Au Pérou, le développement de la culture de l'avocat dans les régions andines a ouvert de nouvelles perspectives aux petits exploitants agricoles, avec des vergers aménagés à flanc de colline jusqu'à 3 000 mètres d'altitude dans des régions comme Ayacucho, Cusco et Moquegua. En 2022, près de 60 000 hectares de vergers d'avocatiers ont été plantés sur des sols arides grâce à l'irrigation au goutte-à-goutte, dynamisant ainsi l'économie rurale. Cependant, les experts mettent en garde contre les risques environnementaux liés à une planification inadéquate, tels que l'érosion, l'épuisement des nappes phréatiques et l'apparition de ravageurs.

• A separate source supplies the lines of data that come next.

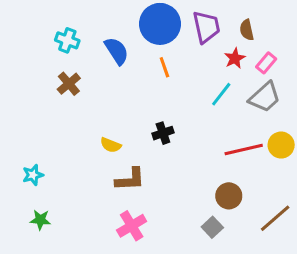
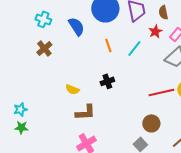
orange line: (164, 67) -> (108, 45), moved
cyan line: (221, 94) -> (134, 48), moved
green star: (40, 220) -> (21, 127), moved

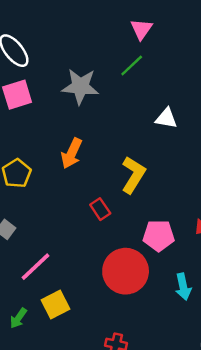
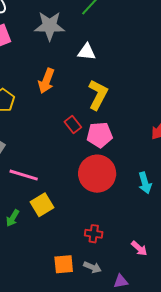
white triangle: (166, 118) -> (87, 52), moved
pink pentagon: (159, 236) -> (100, 135), moved
pink line: (36, 267) -> (24, 175), turned 64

Au Chili, environ 70 % de la production nationale d'avocats est située sur les coteaux, notamment dans la région de Valparaíso, avec au moins 18 000 hectares cultivés sur des pentes supérieures à 30 %. Ce modèle a permis une meilleure résistance au gel et une efficacité maximale des systèmes d'irrigation goutte à goutte utilisés dans la quasi-totalité des plantations. Des études indiquent que ces cultures génèrent des écosystèmes plus stables et des sols moins érodés que les terres naturelles. Pour la campagne 2024-2025, 55 % de la production chilienne était destinée à l'exportation, l'Europe étant la principale destination.